Mr Neil acted as counsel for the claimant in Colley v Futurebrand FHA Pty Ltd [2005] NSWCA 223, which was heard in the New South Wales Court of Appeal. This case dealt with the effect of Section 108A(1) of the Industrial Relations Act 1996 (NSW) on a potential claimant’s right to commence proceedings to receive a contractual remuneration package of or above $200,000.  

In the case of Fisher v Madden [2002] NSWCA 28, the New South Wales Court of Appeal considered whether the Industrial Relations Commission could retrospectively vary the content of an employment contract between an employer and employee, and whether the Commission could require the company to make a ‘retrenchment payment’ to the employee. Mr Neil appeared on behalf of the Attorney-General of the Commonwealth in Re Pacific Coal (2000) 203 CLR 346, in which the High Court held that Section 3 of the Workplace Relations and Other Legislation Amendment Act 1996 (Cth) (which purported to give effect to item 50 and subitems 51(1), (2) and (3) in Part 2 of Schedule 5 of the Act itself) was not invalid.  

In Shellharbour Golf Club v Wheeler [1999] NSWSC 224, the New South Wales Supreme Court had to consider the findings of the Equal Opportunity Tribunal in a anti-discrimination case which involved a critical examination of the construction of Section 53 of the Anti-Discrimination Act 1977 (NSW).
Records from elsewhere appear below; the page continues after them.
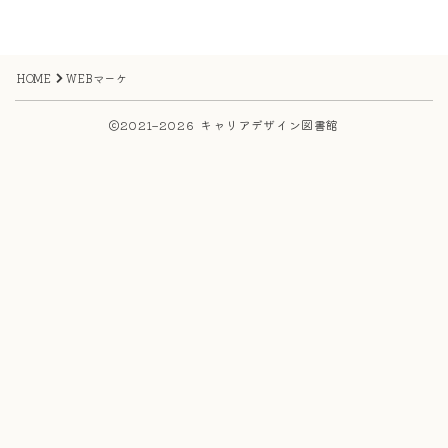
HOME
WEBマーケ
2021–2026 キャリアデザイン図書館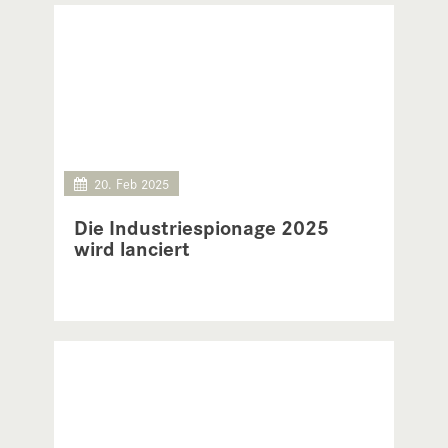
20. Feb 2025
Die Industriespionage 2025
wird lanciert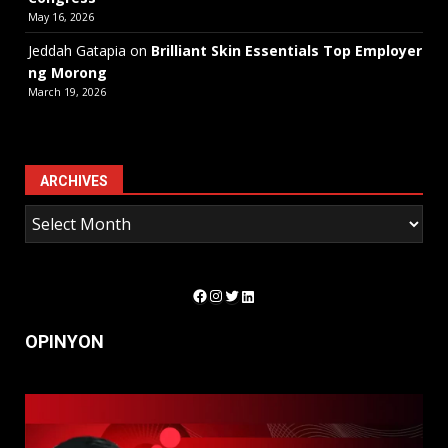
May 16, 2026
Jeddah Gatapia
on
Brilliant Skin Essentials Top Employer
ng Morong
March 19, 2026
ARCHIVES
Facebook
Instagram
Twitter
LinkedIn
OPINYON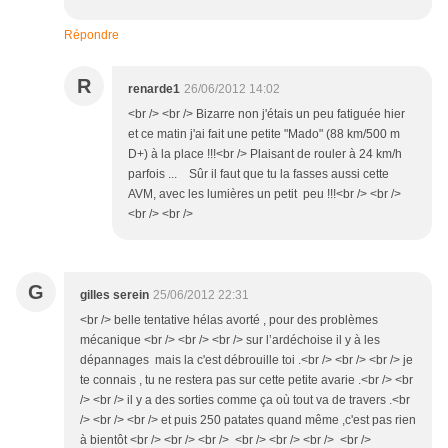
Répondre
R
renarde1
26/06/2012 14:02
<br /> <br /> Bizarre non j'étais un peu fatiguée hier
et ce matin j'ai fait une petite "Mado" (88 km/500 m
D+) à la place !!!<br /> Plaisant de rouler à 24 km/h
parfois ... Sûr il faut que tu la fasses aussi cette
AVM, avec les lumières un petit peu !!!<br /> <br />
<br /> <br />
G
gilles serein
25/06/2012 22:31
<br /> belle tentative hélas avorté , pour des problèmes
mécanique <br /> <br /> <br /> sur l’ardéchoise il y à les
dépannages mais la c'est débrouille toi .<br /> <br /> <br /> je
te connais , tu ne restera pas sur cette petite avarie .<br /> <br
/> <br /> il y a des sorties comme ça où tout va de travers .<br
/> <br /> <br /> et puis 250 patates quand même ,c'est pas rien
à bientôt <br /> <br /> <br /> <br /> <br /> <br /> <br />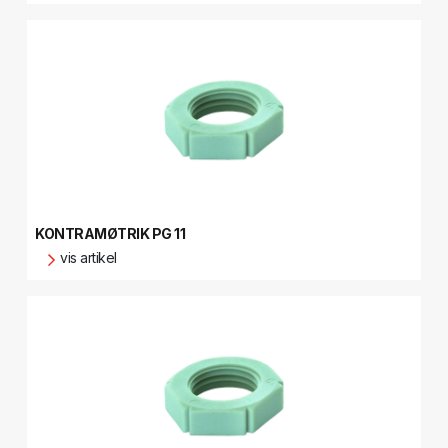
KONTRAMØTRIK PG 11
vis artikel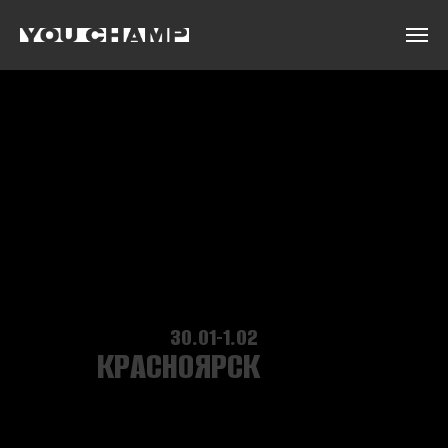
30.01-1.02
КРАСНОЯРСК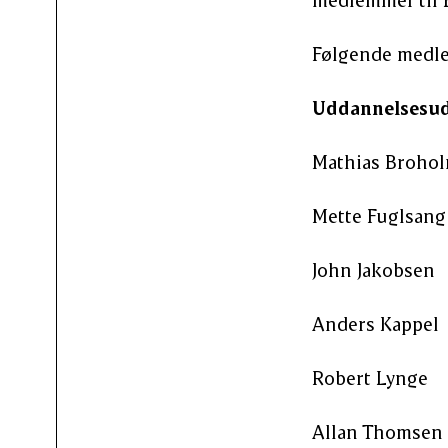
Følgende medlem
Uddannelsesud
Mathias Broholm
Mette Fuglsang 
John Jakobsen
Anders Kappel (
Robert Lynge
Allan Thomsen (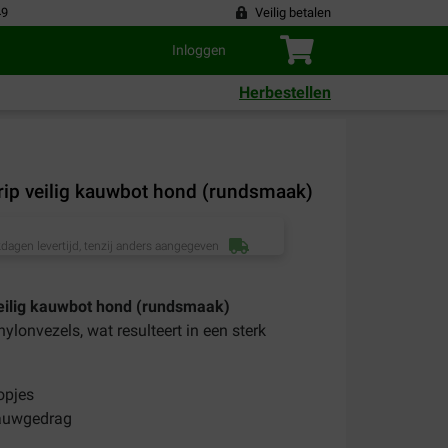
49
Veilig betalen
Inloggen
Herbestellen
ip veilig kauwbot hond (rundsmaak)
dagen levertijd, tenzij anders aangegeven
eilig kauwbot hond (rundsmaak)
ylonvezels, wat resulteert in een sterk
opjes
kauwgedrag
Mr Neil appeared for the appellant in Qantas Airways Ltd v Christie (1998) 193 CLR 280. The case considered issues of termination of employment, discrimination on the basis of age (in light of the Industrial Relations Act 1988 (Cth)) and the effect of effluxion of time on employment contracts.   

Publications  

 

Mr Neil edited the three ‘Industrial Law’ volumes of the third edition of the Australian Digest, and has given papers in Australia and internationally on matters pertaining to employment law, most recently to the Inter-Pacific Bar Association in 2004 and 2006.

 

Mr Neil (with David Chin) published “High Court yet to resolve differences regarding mutual trust and confidence”, which appears in the May 2010 issue of the Law Society Journal.